Has a comparison, Tom McCabe introduced Cyclomatic Complexity in 1976. After that, nobody tried to give personal, improved definition of the concept introduced (and so owned) by Tom. The research community focused on studying the concept, finding correlations between the measure and external quality aspects of software etc. Of course, he gets feedback, comments on its concept and its definition. In 1996 Tom published a revised definition of its measure.
The Technical debt metaphor has been “invented” and is “owned” by Ward. If there is one day a definition of the concept it should come from Ward.

There is still plenty of room for work on the concept. The community can bring added value for identifying and defining other complementary concepts like technical debt item, obsolescence, other IT debts etc and for providing methods, practices, recommendations, tools etc for managing technical debt.
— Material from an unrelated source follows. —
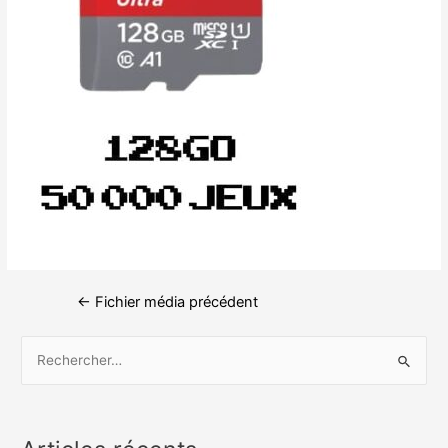
←
Fichier média précédent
Questions that are quite systematically raised about TD

During my consulting engagements within large organization, I meet senior managers and exchange with them on the topic of technical debt. I would like to share with you:
• The questions that are quite systematically raised by my contacts
• My current answers to their questions.
• My suggestions, my proposal about what needs to be done to make progress?

Question 1:
Is technical debt just a new fad that will pass in a few years?

My Current answer:
No, the concept of technical debt is a true paradigm shift. Once you have adopted this measurement concept, you won’t come back to traditional measurement system for code quality. This is due at least for 2 reasons that are purely mathematical.
The first reason is that technical debt is measured on a ratio scale (principal and interest are unlimited numbers. A file with X0 days of debt has X times more debt than a file with 10 days debt).
Almost all code quality measurement systems that the community has proposed during the last 30 years was producing measures, indexes on limited intervals like [1 to 5], [0 to 10], [0 to 100]. (I remember the MI3 and MI4 maintainability indices). Such measurement systems have representation issues and should be replaced by ratio scale measure. In fact, if we leave the software world and look at the measures we use every day for centuries (weight, distance, area …), they all are ratio scale measures.
The second reason is that technical debt is aggregated with additions. This is the only aggregation rule compatible with a representative measurement system (which means that if the analysis tools are accurate, the system will not make false positives, when aggregating file level measures to build a module or application level measure).
This looks quite short explanations about these two reasons. If you want more details, I invite you to read an article that I published in 2010 and which covers more in detail the measurement theory applied to code measures: Valid-2010 Conference paper downloadable here.

What needs to be done to make progress about the topic raised by this question?
I personally think that this paradigm shift is a huge progress, a major step toward the systematic measure of code quality. I think that the TD expert community does not communicate enough about this major breakthrough achievd by the concept of technical debt.